Without Collins, the Bulls are 4-8 this season and now in the midst of their longest losing streak of the year. USF lost to SMU, No. 13 Cincinnati, No. 12 Louisville and No. 22 Memphis by an average of roughly 21 points.

With, arguably, USF’s most valuable player walking around with a sore knee and two talented, but sometimes inconsistent, freshman eating a chunk of playing time, a dismissal of Heath would be unfair unless USF doesn’t win the rest of the year.

Detractors of Heath’s track record should recall that it’s always difficult for men’s basketball to be successful at USF. Before Heath, USF’s last 20-win season was in 1989-90, in addition to the 20-year NCAA Tournament drought.

In his career as a head coach, Heath’s teams have made the NCAA Tournament four times in 12 seasons, but three of those times came from Kent State and Arkansas, where he served his first six years as a head coach.

With a presumably healthy Collins next season, and a year’s experience under the belts of Egbunu and Perry, USF has an even better shot at a postseason run.

USF will lose one senior, Rudd, who plays more than 25 minutes a game.

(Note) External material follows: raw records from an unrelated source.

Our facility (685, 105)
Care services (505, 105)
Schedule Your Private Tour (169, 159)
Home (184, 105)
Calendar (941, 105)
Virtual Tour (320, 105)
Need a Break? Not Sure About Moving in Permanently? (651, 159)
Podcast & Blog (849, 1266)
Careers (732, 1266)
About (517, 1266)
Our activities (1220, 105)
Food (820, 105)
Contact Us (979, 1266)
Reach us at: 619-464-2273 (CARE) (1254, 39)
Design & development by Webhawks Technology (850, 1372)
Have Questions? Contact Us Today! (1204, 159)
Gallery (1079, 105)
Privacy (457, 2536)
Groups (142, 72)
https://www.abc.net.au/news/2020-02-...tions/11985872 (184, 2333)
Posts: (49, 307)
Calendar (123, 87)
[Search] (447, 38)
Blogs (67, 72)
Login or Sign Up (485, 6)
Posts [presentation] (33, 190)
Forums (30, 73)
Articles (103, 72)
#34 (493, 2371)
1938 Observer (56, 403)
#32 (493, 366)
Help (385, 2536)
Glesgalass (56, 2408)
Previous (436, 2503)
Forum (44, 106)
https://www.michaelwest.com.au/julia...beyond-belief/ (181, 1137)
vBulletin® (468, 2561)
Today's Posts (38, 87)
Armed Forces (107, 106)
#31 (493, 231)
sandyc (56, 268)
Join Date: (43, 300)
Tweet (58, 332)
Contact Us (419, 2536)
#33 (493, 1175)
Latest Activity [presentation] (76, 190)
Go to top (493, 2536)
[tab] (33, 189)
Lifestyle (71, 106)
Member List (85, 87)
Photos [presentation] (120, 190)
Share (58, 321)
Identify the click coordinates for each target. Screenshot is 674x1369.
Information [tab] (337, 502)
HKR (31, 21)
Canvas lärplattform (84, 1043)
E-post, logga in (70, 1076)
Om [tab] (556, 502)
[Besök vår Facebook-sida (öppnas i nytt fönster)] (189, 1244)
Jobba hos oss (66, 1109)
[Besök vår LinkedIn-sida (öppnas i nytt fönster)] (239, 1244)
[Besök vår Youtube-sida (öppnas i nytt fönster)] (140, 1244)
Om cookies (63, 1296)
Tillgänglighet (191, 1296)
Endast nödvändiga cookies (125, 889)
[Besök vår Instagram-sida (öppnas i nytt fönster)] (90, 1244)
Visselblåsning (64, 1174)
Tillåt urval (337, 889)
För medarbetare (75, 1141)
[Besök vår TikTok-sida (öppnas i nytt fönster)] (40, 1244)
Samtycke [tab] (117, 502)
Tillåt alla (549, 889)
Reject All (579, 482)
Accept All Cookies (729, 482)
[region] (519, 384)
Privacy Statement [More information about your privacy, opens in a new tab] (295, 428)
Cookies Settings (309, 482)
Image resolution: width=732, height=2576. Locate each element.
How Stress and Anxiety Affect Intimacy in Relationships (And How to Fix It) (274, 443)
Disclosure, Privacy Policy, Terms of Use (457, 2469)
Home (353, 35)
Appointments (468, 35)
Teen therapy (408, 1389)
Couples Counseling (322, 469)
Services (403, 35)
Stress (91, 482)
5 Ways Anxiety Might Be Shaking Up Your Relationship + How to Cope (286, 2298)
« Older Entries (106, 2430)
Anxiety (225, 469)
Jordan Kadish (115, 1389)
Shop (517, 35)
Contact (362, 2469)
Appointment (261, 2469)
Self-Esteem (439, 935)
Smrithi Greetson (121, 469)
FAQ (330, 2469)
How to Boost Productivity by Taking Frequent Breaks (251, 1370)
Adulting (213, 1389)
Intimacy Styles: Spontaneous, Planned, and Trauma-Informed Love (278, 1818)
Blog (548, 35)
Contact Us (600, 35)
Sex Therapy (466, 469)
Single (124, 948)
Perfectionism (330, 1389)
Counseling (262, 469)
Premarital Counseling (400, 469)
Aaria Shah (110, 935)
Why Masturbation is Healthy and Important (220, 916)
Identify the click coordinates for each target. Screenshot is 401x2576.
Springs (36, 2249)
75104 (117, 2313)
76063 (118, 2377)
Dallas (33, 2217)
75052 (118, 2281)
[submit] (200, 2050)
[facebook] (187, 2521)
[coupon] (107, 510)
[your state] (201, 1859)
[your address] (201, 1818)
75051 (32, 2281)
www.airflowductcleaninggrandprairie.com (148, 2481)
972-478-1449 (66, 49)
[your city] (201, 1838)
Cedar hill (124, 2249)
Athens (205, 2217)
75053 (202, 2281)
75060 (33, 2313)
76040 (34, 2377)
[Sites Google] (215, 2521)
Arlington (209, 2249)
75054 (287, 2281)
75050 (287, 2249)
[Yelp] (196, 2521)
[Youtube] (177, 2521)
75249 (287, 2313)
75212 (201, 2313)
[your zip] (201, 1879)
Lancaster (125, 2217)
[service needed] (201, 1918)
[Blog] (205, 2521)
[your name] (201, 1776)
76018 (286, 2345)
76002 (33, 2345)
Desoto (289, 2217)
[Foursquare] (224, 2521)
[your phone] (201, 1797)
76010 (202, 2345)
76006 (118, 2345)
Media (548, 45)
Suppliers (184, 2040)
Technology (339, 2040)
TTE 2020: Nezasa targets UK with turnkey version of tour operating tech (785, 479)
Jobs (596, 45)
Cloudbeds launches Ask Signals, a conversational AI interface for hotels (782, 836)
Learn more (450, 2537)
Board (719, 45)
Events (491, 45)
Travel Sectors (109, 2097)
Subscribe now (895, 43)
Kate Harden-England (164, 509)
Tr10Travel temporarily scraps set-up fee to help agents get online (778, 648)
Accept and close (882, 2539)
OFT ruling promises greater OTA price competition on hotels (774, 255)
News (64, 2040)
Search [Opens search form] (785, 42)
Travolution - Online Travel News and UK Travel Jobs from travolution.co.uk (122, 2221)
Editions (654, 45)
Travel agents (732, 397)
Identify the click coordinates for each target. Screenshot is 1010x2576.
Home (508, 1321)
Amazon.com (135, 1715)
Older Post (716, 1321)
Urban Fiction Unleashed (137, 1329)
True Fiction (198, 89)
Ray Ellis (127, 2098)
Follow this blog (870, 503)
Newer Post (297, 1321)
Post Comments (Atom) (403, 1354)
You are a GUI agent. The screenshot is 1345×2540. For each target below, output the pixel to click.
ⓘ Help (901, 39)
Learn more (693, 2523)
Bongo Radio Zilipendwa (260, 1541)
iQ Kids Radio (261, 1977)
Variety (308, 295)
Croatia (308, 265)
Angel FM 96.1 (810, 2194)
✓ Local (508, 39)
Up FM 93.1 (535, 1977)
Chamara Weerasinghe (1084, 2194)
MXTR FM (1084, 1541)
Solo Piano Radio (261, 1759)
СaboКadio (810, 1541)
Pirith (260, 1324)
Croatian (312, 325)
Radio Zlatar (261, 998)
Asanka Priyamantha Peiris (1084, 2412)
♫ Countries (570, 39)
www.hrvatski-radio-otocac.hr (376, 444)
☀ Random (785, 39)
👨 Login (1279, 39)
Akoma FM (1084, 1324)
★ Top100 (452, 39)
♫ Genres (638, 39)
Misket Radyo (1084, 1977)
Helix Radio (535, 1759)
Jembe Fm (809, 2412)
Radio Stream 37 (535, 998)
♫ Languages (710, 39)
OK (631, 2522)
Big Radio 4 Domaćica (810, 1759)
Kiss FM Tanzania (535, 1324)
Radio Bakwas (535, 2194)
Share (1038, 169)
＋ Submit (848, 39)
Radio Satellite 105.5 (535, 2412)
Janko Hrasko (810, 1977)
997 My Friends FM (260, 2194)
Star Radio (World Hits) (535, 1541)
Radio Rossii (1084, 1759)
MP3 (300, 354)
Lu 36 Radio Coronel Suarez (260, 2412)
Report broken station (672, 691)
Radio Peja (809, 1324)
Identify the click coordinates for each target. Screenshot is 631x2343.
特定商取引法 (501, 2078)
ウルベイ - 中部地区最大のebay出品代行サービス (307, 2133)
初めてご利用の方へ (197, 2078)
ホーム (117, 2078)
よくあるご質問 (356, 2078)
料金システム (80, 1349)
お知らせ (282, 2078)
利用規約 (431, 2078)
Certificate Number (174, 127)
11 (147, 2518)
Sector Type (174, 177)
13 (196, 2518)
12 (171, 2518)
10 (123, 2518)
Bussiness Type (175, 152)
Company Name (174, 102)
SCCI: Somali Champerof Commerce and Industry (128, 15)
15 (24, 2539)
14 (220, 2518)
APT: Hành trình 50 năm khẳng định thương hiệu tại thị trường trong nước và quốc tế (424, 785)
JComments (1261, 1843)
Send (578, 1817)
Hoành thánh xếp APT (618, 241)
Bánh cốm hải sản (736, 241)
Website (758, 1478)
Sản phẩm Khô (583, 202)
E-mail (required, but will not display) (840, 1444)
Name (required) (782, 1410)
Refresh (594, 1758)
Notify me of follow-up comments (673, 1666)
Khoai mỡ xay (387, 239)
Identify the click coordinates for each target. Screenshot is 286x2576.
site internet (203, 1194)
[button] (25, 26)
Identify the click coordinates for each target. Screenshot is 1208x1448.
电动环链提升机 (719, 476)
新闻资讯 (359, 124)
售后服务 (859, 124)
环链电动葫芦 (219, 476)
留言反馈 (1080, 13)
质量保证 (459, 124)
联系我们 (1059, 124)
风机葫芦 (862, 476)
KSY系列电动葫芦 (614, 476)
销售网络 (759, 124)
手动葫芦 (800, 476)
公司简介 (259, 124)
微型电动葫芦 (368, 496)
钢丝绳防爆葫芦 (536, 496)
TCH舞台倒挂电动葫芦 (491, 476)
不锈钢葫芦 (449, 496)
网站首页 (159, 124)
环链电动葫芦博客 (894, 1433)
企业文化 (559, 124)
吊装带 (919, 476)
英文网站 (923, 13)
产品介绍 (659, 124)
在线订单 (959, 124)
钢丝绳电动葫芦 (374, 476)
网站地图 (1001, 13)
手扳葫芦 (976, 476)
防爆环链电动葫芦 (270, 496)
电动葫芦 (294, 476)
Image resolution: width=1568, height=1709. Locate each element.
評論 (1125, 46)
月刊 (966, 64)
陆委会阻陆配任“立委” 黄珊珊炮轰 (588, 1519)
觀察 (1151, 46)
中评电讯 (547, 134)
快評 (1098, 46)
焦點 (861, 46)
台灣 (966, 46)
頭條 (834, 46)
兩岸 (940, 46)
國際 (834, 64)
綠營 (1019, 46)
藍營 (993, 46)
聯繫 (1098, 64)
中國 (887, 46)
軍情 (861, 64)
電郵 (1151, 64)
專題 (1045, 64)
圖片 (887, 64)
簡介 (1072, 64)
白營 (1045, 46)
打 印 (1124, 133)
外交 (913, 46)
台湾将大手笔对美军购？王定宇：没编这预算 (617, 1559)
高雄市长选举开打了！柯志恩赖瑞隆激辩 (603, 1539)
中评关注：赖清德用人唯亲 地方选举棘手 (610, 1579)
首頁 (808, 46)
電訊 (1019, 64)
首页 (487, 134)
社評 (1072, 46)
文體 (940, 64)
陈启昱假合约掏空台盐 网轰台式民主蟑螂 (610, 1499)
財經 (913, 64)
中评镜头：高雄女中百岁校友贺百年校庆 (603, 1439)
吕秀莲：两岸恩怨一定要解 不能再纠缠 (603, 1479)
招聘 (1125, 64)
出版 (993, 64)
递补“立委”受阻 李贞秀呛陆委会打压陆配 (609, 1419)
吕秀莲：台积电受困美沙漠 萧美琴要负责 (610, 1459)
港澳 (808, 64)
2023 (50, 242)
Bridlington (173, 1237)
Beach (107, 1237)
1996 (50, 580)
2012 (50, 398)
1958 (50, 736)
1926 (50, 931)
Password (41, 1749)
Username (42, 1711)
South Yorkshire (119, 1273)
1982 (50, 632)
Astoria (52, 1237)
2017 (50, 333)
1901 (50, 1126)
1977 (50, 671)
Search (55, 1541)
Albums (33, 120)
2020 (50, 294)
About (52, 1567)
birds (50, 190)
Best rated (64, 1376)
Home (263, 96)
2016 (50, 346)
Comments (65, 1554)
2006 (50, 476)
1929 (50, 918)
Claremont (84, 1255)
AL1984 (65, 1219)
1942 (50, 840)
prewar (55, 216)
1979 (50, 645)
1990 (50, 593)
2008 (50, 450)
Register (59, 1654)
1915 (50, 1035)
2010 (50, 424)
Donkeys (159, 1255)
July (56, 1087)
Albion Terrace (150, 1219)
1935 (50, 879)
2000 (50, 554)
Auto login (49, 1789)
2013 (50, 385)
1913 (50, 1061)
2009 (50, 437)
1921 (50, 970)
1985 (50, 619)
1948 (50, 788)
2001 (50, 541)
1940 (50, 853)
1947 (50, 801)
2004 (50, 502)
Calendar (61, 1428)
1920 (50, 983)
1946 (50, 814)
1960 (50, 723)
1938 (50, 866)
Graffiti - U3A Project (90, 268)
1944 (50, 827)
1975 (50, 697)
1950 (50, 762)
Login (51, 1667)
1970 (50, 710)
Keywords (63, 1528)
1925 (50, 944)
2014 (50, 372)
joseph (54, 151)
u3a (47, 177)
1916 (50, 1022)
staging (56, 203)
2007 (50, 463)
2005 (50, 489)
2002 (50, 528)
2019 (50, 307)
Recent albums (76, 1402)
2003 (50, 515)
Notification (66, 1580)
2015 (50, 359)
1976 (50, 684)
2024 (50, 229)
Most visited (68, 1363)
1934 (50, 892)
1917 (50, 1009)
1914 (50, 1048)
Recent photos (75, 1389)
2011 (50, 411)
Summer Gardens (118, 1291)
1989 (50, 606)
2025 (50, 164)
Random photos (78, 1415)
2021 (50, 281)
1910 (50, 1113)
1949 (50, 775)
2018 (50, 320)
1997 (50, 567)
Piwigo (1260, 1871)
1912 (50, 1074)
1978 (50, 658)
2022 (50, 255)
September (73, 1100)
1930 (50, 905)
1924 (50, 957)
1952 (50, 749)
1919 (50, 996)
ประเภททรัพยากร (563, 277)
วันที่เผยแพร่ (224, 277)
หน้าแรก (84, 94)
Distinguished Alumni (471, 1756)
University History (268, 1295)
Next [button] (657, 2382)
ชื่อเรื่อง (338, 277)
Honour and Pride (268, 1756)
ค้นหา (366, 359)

Rudd has been USF’s leading scorer since 2012. Though the loss of Rudd won’t be a big one for USF next season, at least on the offensive end, because Rudd hasn’t led the Bulls to a winning record.

Collins is the most important player to USF’s success and without him on the court, everything seems to be going wrong for the Bulls.

But if there’s an outside factor that helps USF’s chances next season, it’s the departure of Louisville to the Atlantic Coast Conference.

The loss of Louisville from the AAC leaves a perennial spot at the top of the league open for any squad ready to take that next step.

Since Rick Pitino took over the Cardinals program in 2001, he’s 327-114, and the Cardinals haven’t had less than a 20-win mark since Pitino’s first season.

One may argue that if Pitino can do it year after year, Heath can too.

However, Pitino is a Basketball Hall of Fame coach and Louisville is a prestigious program with 39 NCAA Tournament appearances, while USF made it twice in 25 years.

Outside of Louisville, Memphis and Cincinnati are the only two schools ranked in the top 25 currently, and the departure of a perennial powerhouse gives USF a legitimate shot at 20-plus wins and the 2014 NCAA Tournament.

Collins, however, has to be healthy.